J’ai choisi de faire cours sur la première partie, et d’accompagner leur apprentissage du cours (en anglais, il faut pratiquer, mais aussi apprendre). Tout le monde doit apprendre, puis chacun utilise le temps comme il le souhaite : pour pratiquer, pour finir quelque chose, recopier un cours manquant, lire en anglais, écouter des ressources, créer des ressources, créer des fiches mémos. Les élèves ont d’emblée adhéré. J’ai pu travailler avec eux sur ce que ça veut dire « d’apprendre son cours ». J’ai donné diverses méthodes pour mémoriser. Certains, les plus petits, ont beaucoup aimé aussi venir me réciter ce qui était à apprendre, ou me montrer leur cahier.

En seconde, après une première interrogation de cours, une élève m’a dit : « Mais en fait, c’est facile d’apprendre ! Ca marche votre truc ! Pendant des années, je m’y suis mal prise ! » Cet aveu m’a beaucoup touché, et en même temps énormément chagriné.
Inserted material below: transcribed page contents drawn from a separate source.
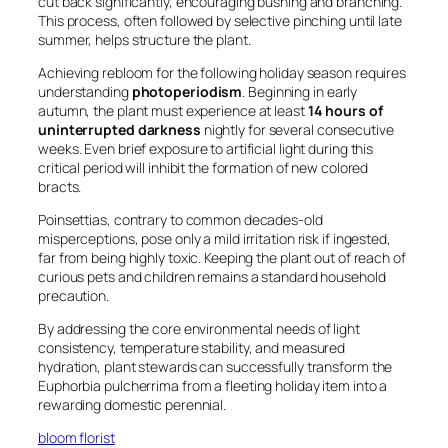
cut back significantly, encouraging bushing and branching.
This process, often followed by selective pinching until late
summer, helps structure the plant.
Achieving rebloom for the following holiday season requires
understanding
photoperiodism
. Beginning in early
autumn, the plant must experience at least
14 hours of
uninterrupted darkness
nightly for several consecutive
weeks. Even brief exposure to artificial light during this
critical period will inhibit the formation of new colored
bracts.
Poinsettias, contrary to common decades-old
misperceptions, pose only a mild irritation risk if ingested,
far from being highly toxic. Keeping the plant out of reach of
curious pets and children remains a standard household
precaution.
By addressing the core environmental needs of light
consistency, temperature stability, and measured
hydration, plant stewards can successfully transform the
Euphorbia pulcherrima
from a fleeting holiday item into a
rewarding domestic perennial.
bloom florist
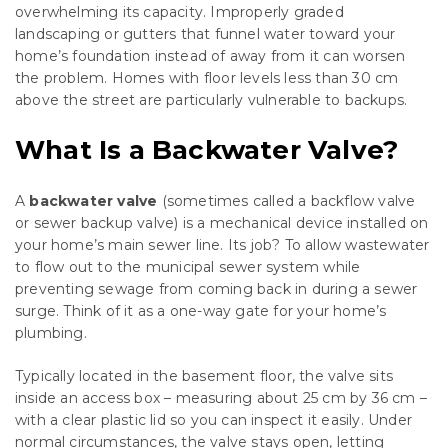
overwhelming its capacity. Improperly graded
landscaping or gutters that funnel water toward your
home’s foundation instead of away from it can worsen
the problem. Homes with floor levels less than 30 cm
above the street are particularly vulnerable to backups.
What Is a Backwater Valve?
A
backwater valve
(sometimes called a backflow valve
or sewer backup valve) is a mechanical device installed on
your home’s main sewer line. Its job? To allow wastewater
to flow out to the municipal sewer system while
preventing sewage from coming back in during a sewer
surge. Think of it as a one-way gate for your home’s
plumbing.
Typically located in the basement floor, the valve sits
inside an access box – measuring about 25 cm by 36 cm –
with a clear plastic lid so you can inspect it easily. Under
normal circumstances, the valve stays open, letting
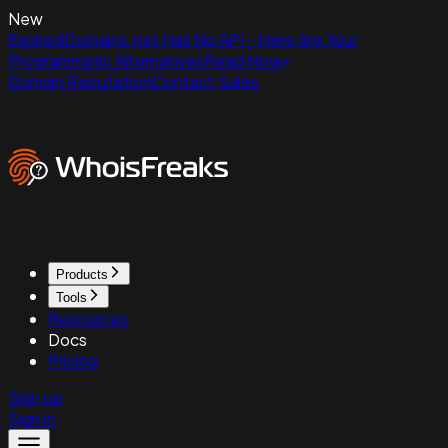
New
ExpiredDomains.net Has No API - Here Are Your
Programmatic Alternatives
Read Now
Domain Reputation
Contact Sales
Products
Tools
Resources
Docs
Pricing
Sign up
Sign in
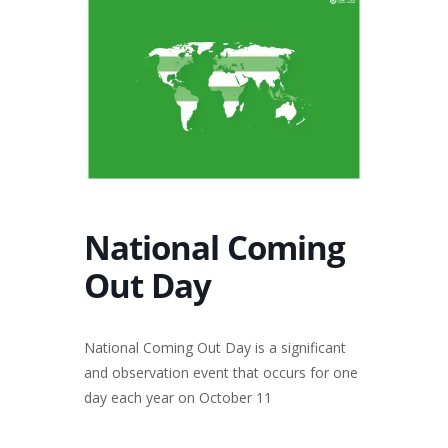
National Coming
Out Day
National Coming Out Day is a significant
and observation event that occurs for one
day each year on October 11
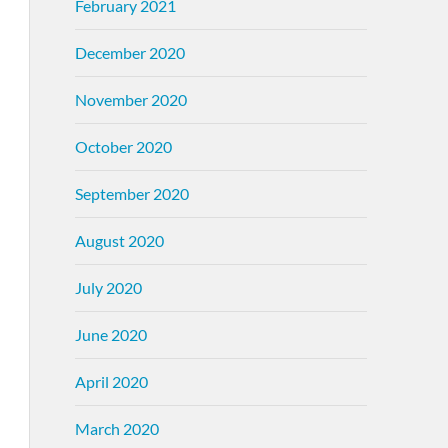
February 2021
December 2020
November 2020
October 2020
September 2020
August 2020
July 2020
June 2020
April 2020
March 2020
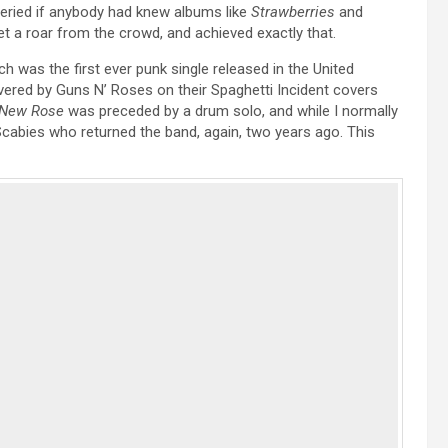
eried if anybody had knew albums like
Strawberries
and
t a roar from the crowd, and achieved exactly that.
h was the first ever punk single released in the United
overed by Guns N’ Roses on their Spaghetti Incident covers
New Rose
was preceded by a drum solo, and while I normally
Scabies who returned the band, again, two years ago. This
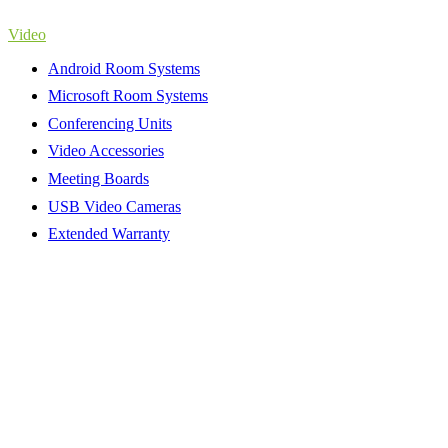
Video
Android Room Systems
Microsoft Room Systems
Conferencing Units
Video Accessories
Meeting Boards
USB Video Cameras
Extended Warranty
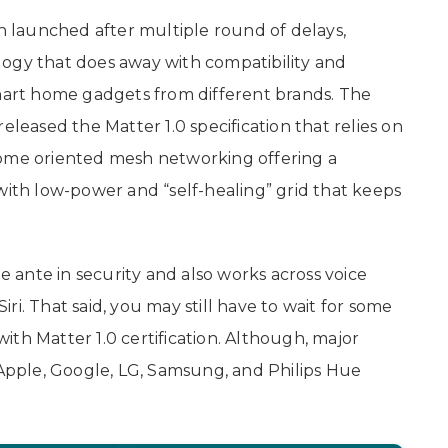
 launched after multiple round of delays,
logy that does away with compatibility and
smart home gadgets from different brands. The
eleased the Matter 1.0 specification that relies on
home oriented mesh networking offering a
with low-power and “self-healing” grid that keeps
ante in security and also works across voice
Siri. That said, you may still have to wait for some
th Matter 1.0 certification. Although, major
pple, Google, LG, Samsung, and Philips Hue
N’avons-nous là pas raté l’essentiel si une élève de 2nde découvre seulement cette année-là comment apprendre ? L’arrivée dans le projet de socle commun d’une section là-dessus me fait très plaisir, je dois dire.
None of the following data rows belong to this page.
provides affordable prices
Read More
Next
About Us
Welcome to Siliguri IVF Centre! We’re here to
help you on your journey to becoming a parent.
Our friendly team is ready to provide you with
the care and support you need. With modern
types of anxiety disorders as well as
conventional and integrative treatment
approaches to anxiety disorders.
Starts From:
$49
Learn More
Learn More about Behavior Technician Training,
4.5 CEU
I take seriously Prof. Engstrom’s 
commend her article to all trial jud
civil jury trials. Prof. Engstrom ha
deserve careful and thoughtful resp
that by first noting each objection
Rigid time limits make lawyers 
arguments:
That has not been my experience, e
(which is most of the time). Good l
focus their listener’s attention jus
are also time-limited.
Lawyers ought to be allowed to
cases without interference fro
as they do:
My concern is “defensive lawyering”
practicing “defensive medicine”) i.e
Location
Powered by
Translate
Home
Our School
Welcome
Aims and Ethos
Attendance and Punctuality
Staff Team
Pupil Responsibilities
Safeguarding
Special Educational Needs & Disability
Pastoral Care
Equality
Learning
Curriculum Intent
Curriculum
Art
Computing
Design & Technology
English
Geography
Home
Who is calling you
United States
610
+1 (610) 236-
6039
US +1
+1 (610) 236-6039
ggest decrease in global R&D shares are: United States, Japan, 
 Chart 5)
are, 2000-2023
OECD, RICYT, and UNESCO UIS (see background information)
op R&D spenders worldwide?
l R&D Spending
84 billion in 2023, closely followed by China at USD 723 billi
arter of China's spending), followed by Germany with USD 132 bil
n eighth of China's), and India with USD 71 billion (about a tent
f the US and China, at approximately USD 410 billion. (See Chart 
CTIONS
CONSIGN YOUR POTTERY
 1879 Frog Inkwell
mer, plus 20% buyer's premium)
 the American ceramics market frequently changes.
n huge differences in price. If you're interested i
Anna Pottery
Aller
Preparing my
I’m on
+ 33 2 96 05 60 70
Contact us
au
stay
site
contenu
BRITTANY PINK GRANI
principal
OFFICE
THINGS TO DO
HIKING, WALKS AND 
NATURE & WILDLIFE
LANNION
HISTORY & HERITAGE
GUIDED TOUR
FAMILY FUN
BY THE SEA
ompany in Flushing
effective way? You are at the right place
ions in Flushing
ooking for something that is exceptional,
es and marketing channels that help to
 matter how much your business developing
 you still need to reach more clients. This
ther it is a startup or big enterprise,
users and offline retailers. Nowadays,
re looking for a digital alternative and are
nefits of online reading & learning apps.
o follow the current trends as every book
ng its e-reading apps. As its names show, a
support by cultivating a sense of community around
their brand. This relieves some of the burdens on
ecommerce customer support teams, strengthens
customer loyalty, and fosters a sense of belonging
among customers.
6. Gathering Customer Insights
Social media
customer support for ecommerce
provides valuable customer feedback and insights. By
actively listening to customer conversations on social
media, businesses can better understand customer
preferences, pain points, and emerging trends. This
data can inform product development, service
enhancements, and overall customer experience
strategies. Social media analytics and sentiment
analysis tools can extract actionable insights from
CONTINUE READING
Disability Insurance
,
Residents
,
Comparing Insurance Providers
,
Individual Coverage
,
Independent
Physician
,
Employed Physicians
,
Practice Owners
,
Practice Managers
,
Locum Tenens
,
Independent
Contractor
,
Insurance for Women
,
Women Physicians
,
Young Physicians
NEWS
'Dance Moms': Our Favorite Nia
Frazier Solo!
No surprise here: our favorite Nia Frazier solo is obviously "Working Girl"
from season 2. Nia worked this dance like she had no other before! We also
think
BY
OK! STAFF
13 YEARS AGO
Mes petits 6e, mais aussi les 4e ont bien peu d’idées sur ce que veut dire apprendre un cours, et surtout comment on fait. Ils pensent aussi qu’ils sont « nuls », pas adaptés à l’école et ont une très médiocre image d’eux-mêmes. S’ils n’arrivent pas à apprendre alors que d’autres savent faire, c’est forcément que quelque chose ne va pas chez eux. Ce sont bien souvent des élèves qui pour diverses raisons ne sont pas aidés à la maison. On touche là pour moi un point essentiel. En donnant des devoirs à la maison, des exercices, on favorise certains élèves : ceux qui réussissent déjà à l’école, ceux qui peuvent être aidés par leurs parents, et on laisse de côté ceux qui n’y arrivent pas et pour qui on devrait être là. Ceux-là mêmes pour qui l’école telle que je la conçois doit être là.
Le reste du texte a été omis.